How Drugs Kill Forests

Drug traffickers, growers and drug law enforcement agents are wreaking havok on the forests of Central America, where large plots of forest are clear-cut for drug crop growing and sprayed to eliminate illicit substances.

1 minute read

April 18, 2008, 9:00 AM PDT

By Nate Berg


"The national parks of Guatemala and other countries have become the preferred haven of drug traffickers who usurp protected areas and burn the forest to serve their own purposes and the demands of their customers, according to Roan McNab, Wildlife Conservation Society (WCS) country director for Guatemala."

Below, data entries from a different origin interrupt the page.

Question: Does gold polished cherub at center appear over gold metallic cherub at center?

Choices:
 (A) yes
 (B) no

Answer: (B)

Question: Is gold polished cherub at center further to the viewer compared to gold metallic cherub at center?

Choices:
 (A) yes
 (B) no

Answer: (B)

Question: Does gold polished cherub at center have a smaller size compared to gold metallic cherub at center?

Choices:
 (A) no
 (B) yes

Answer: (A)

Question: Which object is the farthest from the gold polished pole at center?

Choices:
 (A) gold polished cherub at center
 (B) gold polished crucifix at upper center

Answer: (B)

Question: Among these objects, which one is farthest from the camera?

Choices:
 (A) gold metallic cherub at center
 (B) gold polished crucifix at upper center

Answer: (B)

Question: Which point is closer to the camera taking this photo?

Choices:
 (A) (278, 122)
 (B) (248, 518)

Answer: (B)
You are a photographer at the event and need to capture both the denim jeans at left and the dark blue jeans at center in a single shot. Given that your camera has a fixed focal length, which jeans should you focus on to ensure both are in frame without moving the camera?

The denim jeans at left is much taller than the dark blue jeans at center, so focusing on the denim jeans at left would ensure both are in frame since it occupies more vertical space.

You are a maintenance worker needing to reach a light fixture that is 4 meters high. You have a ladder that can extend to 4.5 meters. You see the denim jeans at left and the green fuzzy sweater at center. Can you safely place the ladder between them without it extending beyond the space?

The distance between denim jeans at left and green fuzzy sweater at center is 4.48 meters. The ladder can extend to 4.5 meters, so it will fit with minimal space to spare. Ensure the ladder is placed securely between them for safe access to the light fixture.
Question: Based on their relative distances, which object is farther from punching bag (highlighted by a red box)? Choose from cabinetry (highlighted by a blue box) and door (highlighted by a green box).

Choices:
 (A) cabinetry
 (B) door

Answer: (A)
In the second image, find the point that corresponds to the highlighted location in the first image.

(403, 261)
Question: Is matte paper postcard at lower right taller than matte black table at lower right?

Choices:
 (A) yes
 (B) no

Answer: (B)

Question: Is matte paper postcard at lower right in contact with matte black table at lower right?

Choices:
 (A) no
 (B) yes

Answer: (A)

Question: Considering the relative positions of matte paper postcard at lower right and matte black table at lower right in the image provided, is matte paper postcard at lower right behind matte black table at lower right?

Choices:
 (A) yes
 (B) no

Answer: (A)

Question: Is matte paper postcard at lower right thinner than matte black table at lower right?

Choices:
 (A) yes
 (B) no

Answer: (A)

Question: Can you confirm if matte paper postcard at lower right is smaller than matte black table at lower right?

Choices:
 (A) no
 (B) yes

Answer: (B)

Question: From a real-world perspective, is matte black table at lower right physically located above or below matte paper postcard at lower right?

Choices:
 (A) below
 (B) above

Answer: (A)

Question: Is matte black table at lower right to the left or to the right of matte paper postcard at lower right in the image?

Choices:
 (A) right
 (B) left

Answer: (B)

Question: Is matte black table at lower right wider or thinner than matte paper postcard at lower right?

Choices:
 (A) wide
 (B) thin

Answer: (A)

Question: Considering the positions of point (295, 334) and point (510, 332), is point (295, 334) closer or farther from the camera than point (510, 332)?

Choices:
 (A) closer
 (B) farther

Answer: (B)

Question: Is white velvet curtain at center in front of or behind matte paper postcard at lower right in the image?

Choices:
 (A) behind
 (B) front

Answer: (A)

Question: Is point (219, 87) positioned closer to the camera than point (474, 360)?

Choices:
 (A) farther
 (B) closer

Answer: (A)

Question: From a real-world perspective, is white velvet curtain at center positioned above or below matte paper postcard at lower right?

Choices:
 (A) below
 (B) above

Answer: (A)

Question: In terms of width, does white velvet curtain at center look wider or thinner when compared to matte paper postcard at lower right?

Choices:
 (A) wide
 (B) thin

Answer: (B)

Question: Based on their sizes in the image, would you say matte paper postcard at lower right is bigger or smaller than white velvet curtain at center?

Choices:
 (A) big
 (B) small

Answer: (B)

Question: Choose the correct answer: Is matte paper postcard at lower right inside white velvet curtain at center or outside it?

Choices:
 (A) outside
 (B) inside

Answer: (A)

"Similar misuse of parklands has plagued Colombia since at least the 1990s, and the Sierra de la Macarena National Park there is home to some 13,000 hectares (32,100 acres) of coca plantations, according to field data compiled by the illegal-drug monitoring U.N. body the Sistema Integrado de Monitoreo de Cultivos Ilicitos. As a result, officials have targeted the park for herbicide spraying from airplanes. Of course, this indiscriminately kills both coca and forest vegetation as well as poses a risk to the area's frogs and other amphibians."

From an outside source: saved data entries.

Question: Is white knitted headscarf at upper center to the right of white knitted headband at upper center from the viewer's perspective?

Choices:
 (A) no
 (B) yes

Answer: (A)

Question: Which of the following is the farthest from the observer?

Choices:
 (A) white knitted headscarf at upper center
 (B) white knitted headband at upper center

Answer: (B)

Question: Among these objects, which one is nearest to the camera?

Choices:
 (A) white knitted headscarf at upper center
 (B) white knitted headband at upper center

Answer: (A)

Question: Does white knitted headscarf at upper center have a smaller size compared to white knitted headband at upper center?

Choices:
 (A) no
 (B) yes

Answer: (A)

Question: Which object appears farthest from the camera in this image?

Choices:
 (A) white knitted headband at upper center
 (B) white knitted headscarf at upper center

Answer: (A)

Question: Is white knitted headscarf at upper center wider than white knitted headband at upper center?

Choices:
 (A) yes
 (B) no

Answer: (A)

"In Guatemala, drug traffickers clear a new landing strip on average once every six months to avoid being caught. And, over the last 15 years, trafficking has eliminated half the nesting trees of the scarlet macaw. At El Mirador, the jungle-covered remains of a once flourishing Mayan city, its pending listing as a new national park will likely invite narco-traffickers to take over the home of those same scarlet macaws as well as white-lipped peccaries, jaguars and other animals."